Memories of the Marx Brothers
In 1972 I bought “Why a Duck?”, Richard J. Anobile’s ingenious attempt to capture “Visual and verbal gems from the Marx Brothers’ movies” in a book. Despite upheavals and the passing years, I still have that book!
It wasn’t just me. Around the same time a fellow boarder had a lively item in Frensham Heights School Mag describing her tiptoeing away from her dorm after Lights Out to catch a late night viewing of “Monkey Business”. The louche and fearless Groucho, Harpo, Chico and sometimes even Zeppo fitted right into the era of “Monty Python’s Flying Circus”.
Now that the brothers’ movies are available to all in many forms the frame blow ups in Anobile’s book can seem a bit murky, but they were enough to inspire a life long admiration, fascination and exhilaration.
Anobile soon applied his technique of mixing frame blow ups with dialogue to full length movies – book versions of “Animal Crackers” (which wasn’t available when he produced “Why a Duck?”), Rouben Mamoulian’s “Dr Jekyll and Mr Hyde”, “Psycho”, “The Maltese Falcon” and James Whale’s “Frankenstein”.

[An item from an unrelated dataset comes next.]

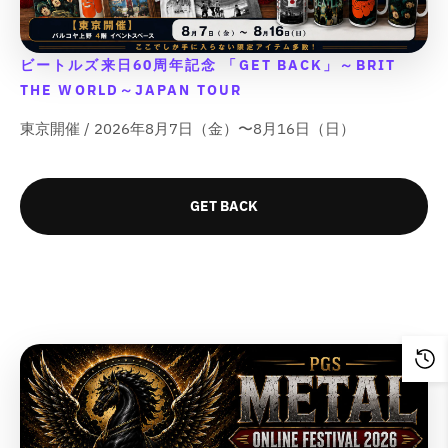
ビートルズ来日60周年記念 「GET BACK」～BRIT
THE WORLD～JAPAN TOUR
東京開催 / 2026年8月7日（金）〜8月16日（日）
GET BACK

Anobile also went on to produce “The Marx Brothers Scrapbook”, featuring interviews with Groucho and other key figures. Groucho actually made an unsuccessful attempt to suppress this book, a little embarrassed by the swearing Anobile reproduced from their interviews together, and may have regretted making such harsh comments on Zeppo, but it gives an especially vivid picture (and photos) of the Marxs’ early vaudeville days. And, though I haven’t managed to keep hold of my copy, I seem to recall that it was there I read of Zeppo’s brutal demonstration of the effrontery that was a big part of the Marx brothers’ original appeal.

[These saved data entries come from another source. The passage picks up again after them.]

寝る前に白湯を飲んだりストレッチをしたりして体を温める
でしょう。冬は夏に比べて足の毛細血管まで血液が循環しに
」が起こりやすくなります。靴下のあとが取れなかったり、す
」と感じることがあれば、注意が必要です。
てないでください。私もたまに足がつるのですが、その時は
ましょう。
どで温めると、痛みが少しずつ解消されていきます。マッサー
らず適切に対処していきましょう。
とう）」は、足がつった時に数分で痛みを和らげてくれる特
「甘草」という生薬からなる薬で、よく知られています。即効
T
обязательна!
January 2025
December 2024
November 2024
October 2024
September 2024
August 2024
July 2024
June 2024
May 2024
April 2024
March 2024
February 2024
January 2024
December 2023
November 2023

While casually chatting with Anobile, Zeppo turned to a complete stranger and greeted him warmly:
“Hey! How are you doing? It’s been ages!”
The poor man made a faint hearted effort to reply but Zeppo turned on him:
“What are you talking about? I’ve never seen you before in my life!”

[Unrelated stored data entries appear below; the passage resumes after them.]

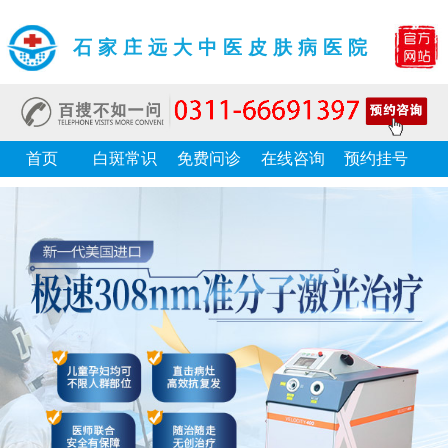
石家庄远大中医皮肤病医院
首页
白斑常识
免费问诊
在线咨询
预约挂号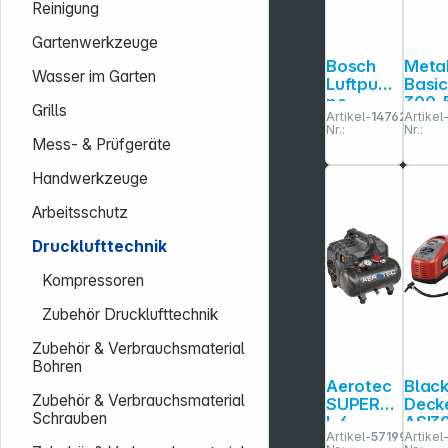
Reinigung
Gartenwerkzeuge
Bosch
Meta
Wasser im Garten
Luftpum
Basi
pe
300-
Grills
Artikel-
147627
Artikel
Universa
Komp
Nr.:
Nr.:
lPump
sor
Mess- & Prüfgeräte
18V
Handwerkzeuge
Arbeitsschutz
Drucklufttechnik
Kompressoren
Zubehör Drucklufttechnik
Zubehör & Verbrauchsmaterial
Bohren
Aerotec
Black
Zubehör & Verbrauchsmaterial
SUPERSI
Deck
Schrauben
L 6
ASI3
Artikel-
571993
Artikel
Kolbenk
Komp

Early struggles and the indifference of audiences that might desert their vaudeville act “to watch a wayward mule outside” (Richard F. Shepherd, “Why a Duck?”) produced the devil may care attitude that led to their successful gate crashing of Broadway and Hollywood.
Then MGM got hold of them, and producer Irving Thalberg had them trying out film material on stage tours, which is why their biggest hits “A Night at the Opera” and “A Day at the Races” have over lengthy pauses for laughter that can seem pretty wearisome outside of a crowded cinema. Softened by plots that involved them in coming to the aid of anodyne romantic leads, and supporting players, formerly rattled and discomposed, that seemed to tolerate them as harmless clowns, their comic anarchy, such a welcome antidote to the social starchiness of the depression era was to be overshadowed by the much more horrible anarchy of World War 2.
Still, their best work remains to inspire us to resist the pretensions and put downs of our own time with fast talking wit, energetic barging through artificial barriers and, hopefully, irresistible cheek.